Dès le début de la crise sanitaire, et la publication du patron du CHU de Grenoble, des couturières ont pris le parti de confectionner des masques en tissu bénévolement. A ce moment-là, le port du masque en tissu était très controversé, certains disaient qu’ils ne servaient à rien, d’autres que c’était mieux que rien. Dans ma tête, depuis le début ce sont les montagnes russes, un jour, je me dis que je vais en coudre, le lendemain je change d’avis en me disant que je ne veux pas donner aux gens la sensation qu’ils sont protégés alors qu’ils ne le sont certainement pas. Je passe d’une émotion à une autre, les émotions s’enchainent, l’excitation, puis l’incertitude, le déni, la colère, etc. Finalement, fin mars, l’AFNOR a publié des spécifications pour la conception des masques en tissu. J’avais au fond de moi envie, besoin, de participer à cet élan de solidarité collective. Étant en télétravail à 100% dans mon emploi principal, mes enfants à m’occuper et ma micro entreprise, et donc peu de temps libre, j’ai profité de ma semaine de congé début avril pour confectionner des masques barrières répondants aux spécifications de l’AFNOR sur mon temps libre.

Face à l’urgence sanitaire : le recours au bénévolat

Je me suis donc inscrite sur la plateforme solidaire de l’AFNOR pour confectionner et distribuer des masques en tissu bénévolement aux demandeurs. Les profils « confectionneurs » ont été mis en ligne en fin de journée  le 10 avril. En moins de 24h j’ai reçu des demandes de particuliers pour une soixantaine de masques … Au fil des jours, répondre à toutes ces demandes de masques, toutes justifiées, était très anxiogène, dès que mon téléphone indiquait l’arrivée d’un nouveau mail dont l’expéditeur était « AFNOR », mon corps se crispait. J’ai demandé à la plateforme de supprimer mon profil confectionneur au bout de 5 jours de mise en ligne. Sur ces 5 jours, j’ai reçu des sollicitations pour près de 5300 masques… Parce que dans toutes ces demandes, je n’ai pas reçu que des demandes de particuliers, mais aussi des demandes de petites entreprises ou même de Mairies pour leur fournir entre 150 et 5000 masques.
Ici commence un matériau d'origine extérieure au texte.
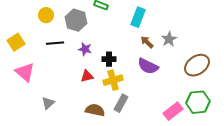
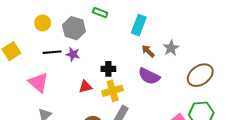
purple star: (85, 49) -> (73, 54), moved
pink triangle: (25, 72) -> (38, 82), moved

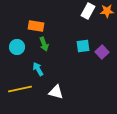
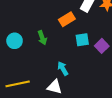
orange rectangle: (36, 26) -> (67, 19), moved, turned -42
cyan arrow: (38, 69) -> (63, 68), moved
Demandes que j’ai déclinées, n’ayant pas la force de production des industriels avec ma machine à coudre, ma surjeteuse et mes deux petites mains !
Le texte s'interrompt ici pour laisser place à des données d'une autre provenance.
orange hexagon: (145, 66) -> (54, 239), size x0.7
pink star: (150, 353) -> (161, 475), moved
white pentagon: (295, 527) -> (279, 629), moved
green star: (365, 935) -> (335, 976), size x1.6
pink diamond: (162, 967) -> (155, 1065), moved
J’ai rencontré de nombreuses personnes lors de la remise des masques, toujours en respectant les gestes barrières, certaines m’ont donné du tissu ou des élastiques en échange, d’autres m’ont offert des fleurs, de l’huile d’olive de Sicile ou quelques pièces, parce que la solidarité fait chaud au cœur !

Sur cette semaine, j’ai ainsi confectionné et distribué plus de 130 masques bénévolement.

Avec le recul, les couturières revendiquent le droit de vendre leurs masques

Le bénévolat, c’est bien, mais ce n’est pas toujours une solution. Les couturières qui ont mis en vente des masques se sont fait insulter et taxer de profiteuses, or tout travail mérite salaire même en situation de crise, le boulanger continue à vendre son pain, les supermarchés à vendre leurs produits. Des collectifs de couturières se sont mobilisés contre le travail dissimulé. La presse quotidienne relaye ainsi les interventions du collectif « Bas les masques » pour dénoncer cette situation et interpeller le gouvernement (article du 20minutes à lire ICI)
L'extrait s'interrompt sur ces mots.